Extracting value is different. While technology is clearly a part of the solution, the human element is critical to finding something worthwhile within an enterprise's big data. That human element is the data scientist.
The term data scientist has only been around since 2007, when it was coined by Jeff Hammerbacher at Facebook. But the role of building the mathematical models that are capable of discovering value in data has been around for much longer. Until recently, however, it has seldom been considered a sexy position in a business.
Now data scientists are the rock stars of the enterprise. CNN just listed it as the number three “best new job” in the United States with a median pay of $98,600, the highest paid role in its list, and a job growth rate of more than 18%, trailing only video game developer. Even the buttoned-down the Harvard Business Review has dubbed it “the sexiest job of the 21st century.”

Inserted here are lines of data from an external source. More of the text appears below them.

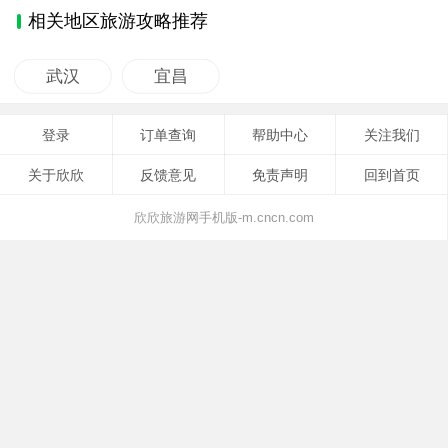
相关地区旅游攻略推荐
武汉
宜昌
登录
订单查询
帮助中心
关注我们
关于欣欣
反馈意见
免责声明
回到首页
欣欣旅游网手机版-m.cncn.com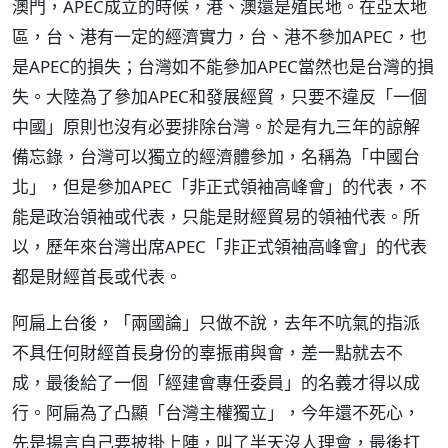
澳門，APEC成立的時候，港、澳還是殖民地。在亞太地
區，台、港有一定的經濟實力，台、港不參加APEC，也
是APEC的損失；台灣如不能參加APEC當然也是台灣的損
失。大陸為了參加APEC和發展經貿，只要不違反「一個
中國」原則也沒有必要排除台灣。於是有九三年的諒解
備忘錄，台灣可以獨立的經濟體參加，名稱為「中國台
北」，但是參加APEC「非正式領袖高峰會」的代表，不
能是政治領袖或代表，只能是財經貿易的領袖代表。所
以，歷年來台灣出席APEC「非正式領袖高峰會」的代表
都是財經首長或代表。
阿扁上台後，「兩國論」只做不說，去年不吭氣的指派
不具任何財經首長身份的辜振甫與會，差一點就去不
成，最後給了一個「經建會專任委員」的名義才得以成
行。阿扁為了凸顯「台灣主權獨立」，今年還不死心，
先是揚言自己要披掛上陣，叫了半天沒人理會，最後打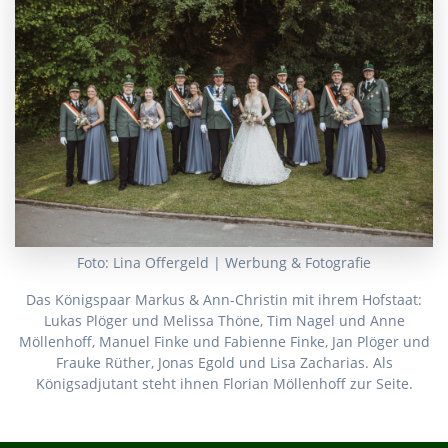
Foto: Lina Offergeld | Werbung & Fotografie
Das Königspaar Markus & Ann-Christin mit ihrem Hofstaat:
Lukas Plöger und Melissa Thöne, Tim Nagel und Anne
Möllenhoff, Manuel Finke und Fabienne Finke, Jan Plöger und
Frauke Rüther, Jonas Egold und Lisa Zacharias. Als
Königsadjutant steht ihnen Florian Möllenhoff zur Seite.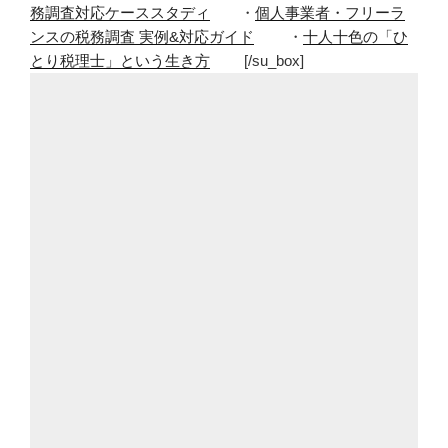
務調査対応ケーススタディ
・
個人事業者・フリーラ
る
ンスの税務調査 実例&対応ガイド
・
十人十色の「ひ
な
とり税理士」という生き方
[/su_box]
ら
カ
フ
ェ
の
お
か
わ
り
を
利
用
し
よ
う！”
の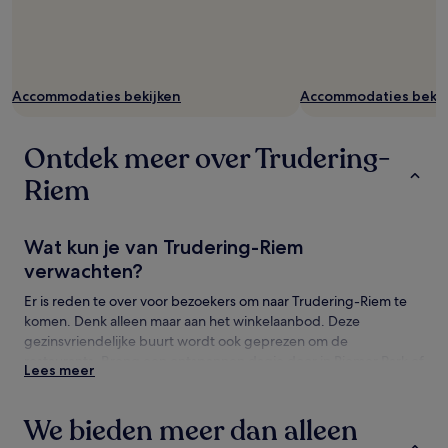
Accommodaties bekijken
Accommodaties bekij
Ontdek meer over Trudering-
Riem
Wat kun je van Trudering-Riem
verwachten?
Er is reden te over voor bezoekers om naar Trudering-Riem te
komen. Denk alleen maar aan het winkelaanbod. Deze
gezinsvriendelijke buurt wordt ook geprezen om de
restaurants. Breng een ontspannen dagje door in Riemer Park of
Lees meer
Bundesgartenschau. Er zijn hier nog veel meer
bezienswaardigheden om te zien, zoals Riem Arcaden Shopping
Center en International Congress Center München.
We bieden meer dan alleen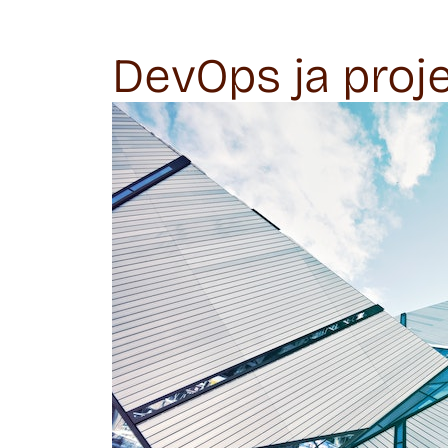
DevOps ja proje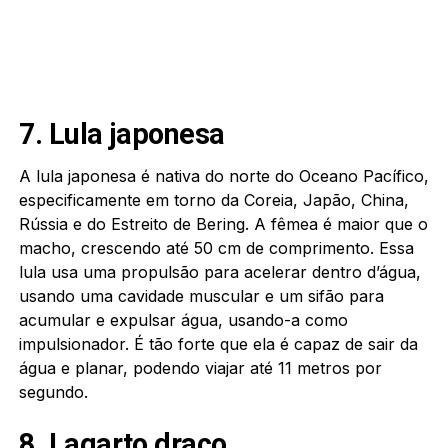
7. Lula japonesa
A lula japonesa é nativa do norte do Oceano Pacífico,
especificamente em torno da Coreia, Japão, China,
Rússia e do Estreito de Bering. A fêmea é maior que o
macho, crescendo até 50 cm de comprimento. Essa
lula usa uma propulsão para acelerar dentro d’água,
usando uma cavidade muscular e um sifão para
acumular e expulsar água, usando-a como
impulsionador. É tão forte que ela é capaz de sair da
água e planar, podendo viajar até 11 metros por
segundo.
8. Lagarto draco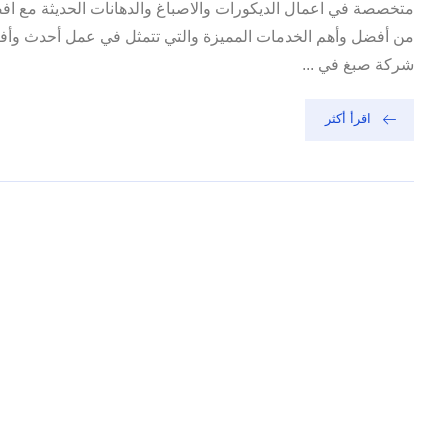
متخصصة في اعمال الديكورات والاصباغ والدهانات الحديثة مع ا
من أفضل وأهم الخدمات المميزة والتي تتمثل في عمل أحدث وأفض
شركة صبغ في ...
اقرأ أكثر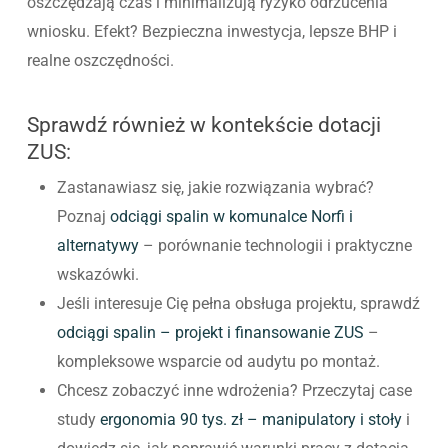
oszczędzają czas i minimalizują ryzyko odrzucenia
wniosku. Efekt? Bezpieczna inwestycja, lepsze BHP i
realne oszczędności.
Sprawdź również w kontekście dotacji
ZUS:
Zastanawiasz się, jakie rozwiązania wybrać?
Poznaj
odciągi spalin w komunalce Norfi i
alternatywy
– porównanie technologii i praktyczne
wskazówki.
Jeśli interesuje Cię pełna obsługa projektu, sprawdź
odciągi spalin – projekt i finansowanie ZUS
–
kompleksowe wsparcie od audytu po montaż.
Chcesz zobaczyć inne wdrożenia? Przeczytaj case
study
ergonomia 90 tys. zł – manipulatory i stoły
i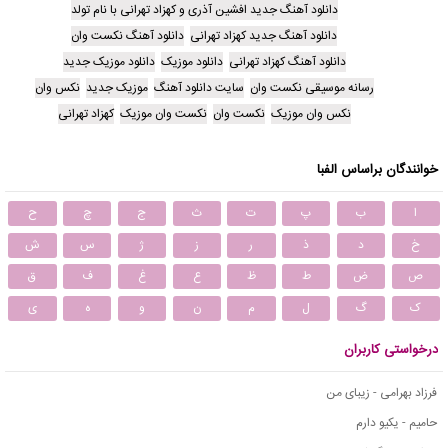
دانلود آهنگ جدید افشین آذری و کهزاد تهرانی با نام تولد
دانلود آهنگ جدید کهزاد تهرانی
دانلود آهنگ نکست وان
دانلود آهنگ کهزاد تهرانی
دانلود موزیک
دانلود موزیک جدید
رسانه موسیقی نکست وان
سایت دانلود آهنگ
موزیک جدید
نکس وان
نکس وان موزیک
نکست وان
نکست وان موزیک
کهزاد تهرانی
خوانندگان براساس الفبا
ا
ب
پ
ت
ث
ج
چ
ح
خ
د
ذ
ر
ز
ژ
س
ش
ص
ض
ط
ظ
ع
غ
ف
ق
ک
گ
ل
م
ن
و
ه
ی
درخواستی کاربران
فرزاد بهرامی - زیبای من
حامیم - یکیو دارم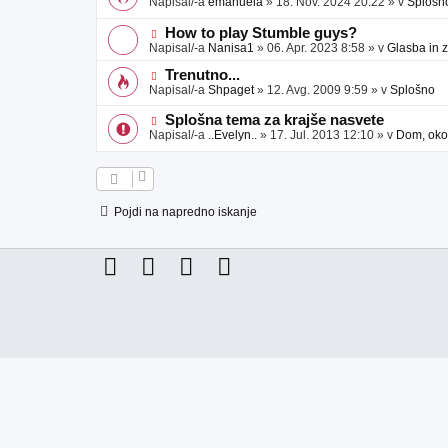
Napisal/-a
emanuela
»
18. Nov. 2024 20:22
» v
Splošn
v
b
v
e
j
e
N
How to play Stumble guys?
a
o
o
Napisal/-a
Nanisa1
»
06. Apr. 2023 8:58
» v
Glasba in 
v
b
v
e
j
e
N
Trenutno...
a
o
o
Napisal/-a
Shpaget
»
12. Avg. 2009 9:59
» v
Splošno
v
b
v
e
j
e
N
Splošna tema za krajše nasvete
a
o
o
Napisal/-a
..Evelyn..
»
17. Jul. 2013 12:10
» v
Dom, okol
v
b
v
e
j
e
a
o
v
b
e
j
Pojdi na napredno iskanje
a
v
e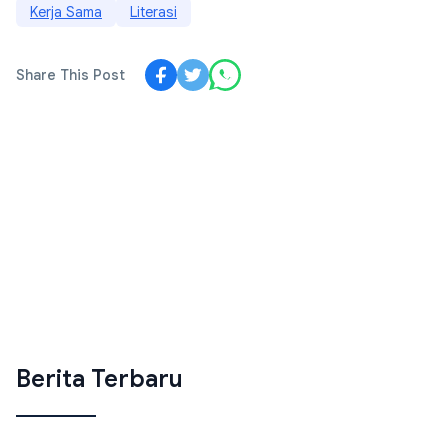
Kerja Sama
Literasi
Share This Post
Berita Terbaru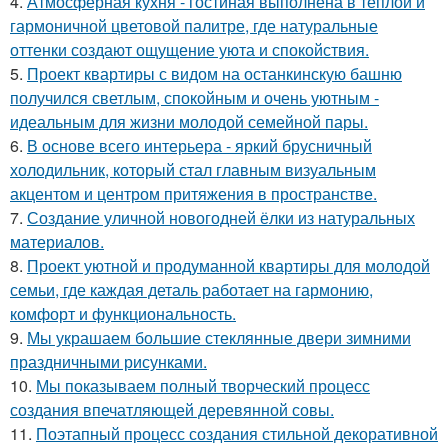
4.
Атмосферная кухня - гостиная выполнена в тёплой и
гармоничной цветовой палитре, где натуральные
оттенки создают ощущение уюта и спокойствия.
5.
Проект квартиры с видом на останкинскую башню
получился светлым, спокойным и очень уютным -
идеальным для жизни молодой семейной пары.
6.
В основе всего интерьера - яркий брусничный
холодильник, который стал главным визуальным
акцентом и центром притяжения в пространстве.
7.
Создание уличной новогодней ёлки из натуральных
материалов.
8.
Проект уютной и продуманной квартиры для молодой
семьи, где каждая деталь работает на гармонию,
комфорт и функциональность.
9.
Мы украшаем большие стеклянные двери зимними
праздничными рисунками.
10.
Мы показываем полный творческий процесс
создания впечатляющей деревянной совы.
11.
Поэтапный процесс создания стильной декоративной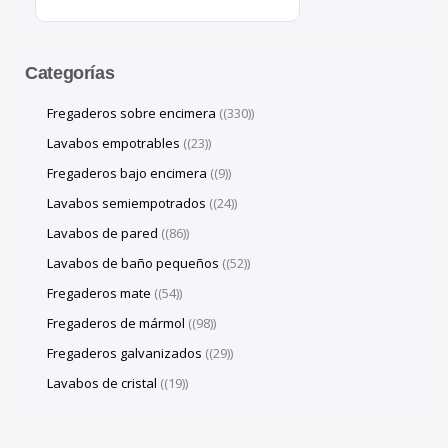
Categorías
Fregaderos sobre encimera
(330)
Lavabos empotrables
(23)
Fregaderos bajo encimera
(9)
Lavabos semiempotrados
(24)
Lavabos de pared
(86)
Lavabos de baño pequeños
(52)
Fregaderos mate
(54)
Fregaderos de mármol
(98)
Fregaderos galvanizados
(29)
Lavabos de cristal
(19)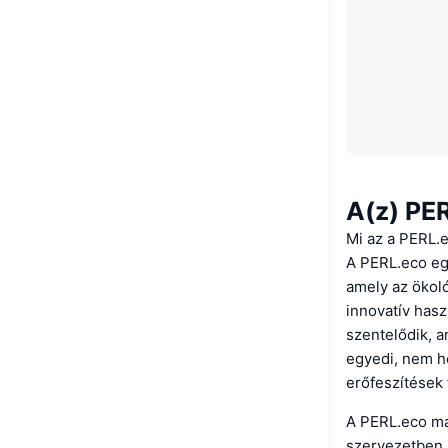
A(z) PER
Mi az a PERL.
A PERL.eco egy
amely az ökol
innovatív hasz
szentelődik, a
egyedi, nem h
erőfeszítések 
A PERL.eco ma
szervezetben (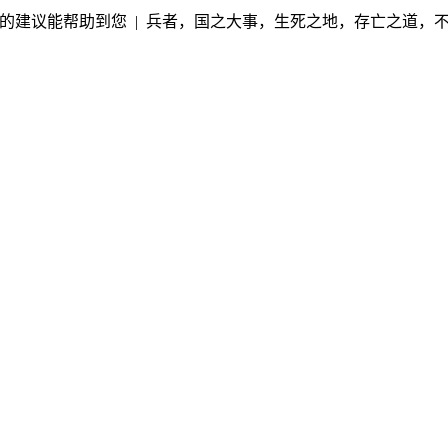
的建议能帮助到您 | 兵者，国之大事，生死之地，存亡之道，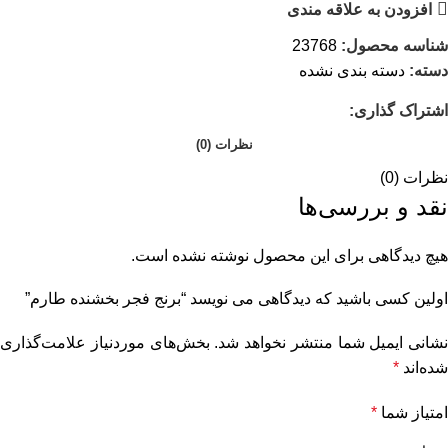
افزودن به علاقه مندی
شناسه محصول:
23768
دسته:
دسته بندی نشده
اشتراک گذاری:
نظرات (0)
نظرات (0)
نقد و بررسی‌ها
هیچ دیدگاهی برای این محصول نوشته نشده است.
اولین کسی باشید که دیدگاهی می نویسد “برنج فجر بخشنده طارم”
نشانی ایمیل شما منتشر نخواهد شد.
بخش‌های موردنیاز علامت‌گذاری
شده‌اند
*
امتیاز شما
*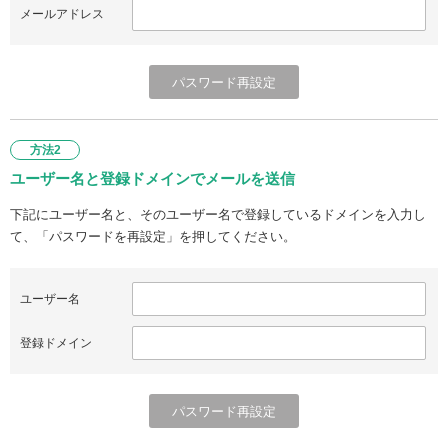
メールアドレス
方法2
ユーザー名と登録ドメインでメールを送信
下記にユーザー名と、そのユーザー名で登録しているドメインを入力し
て、「パスワードを再設定」を押してください。
ユーザー名
登録ドメイン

James Kobielus, a Forrester analyst, explored whether data scientists were truly an important new role in business or simply a trendy new job title that will soon fade from view. His conclusion? “Data scientists can prove to be one of your most strategic assets in the competitive wars,” he writes.
Why data scientists are suddenly sexy has everything to do with pervasiveness of big data, not the newness of the position in the company. As noted above, we've long had business and data analysts who create statistical models to query a data warehouse. They were finding value in data long before Facebook emerged on the scene. But they were working with, for lack of a better term, small data. That either limited the precision of the analysis or narrowed its applicability to very specific problems.
Big data changed everything. It has become vital for our understanding of the full universe of our business: Our markets; our customers; and the environment in which the enterprise thrives. Its impact is on companies large and small. Without knowing how big data affects the business environment, we are at a competitive disadvantage. And, as with our natural environment, we need scientists to study and analyze our total data environment to get optimal value from it.
I am delighted that data scientists have become the sexy, high-paid rock stars of IT. It couldn't happen to a nicer bunch of geeks.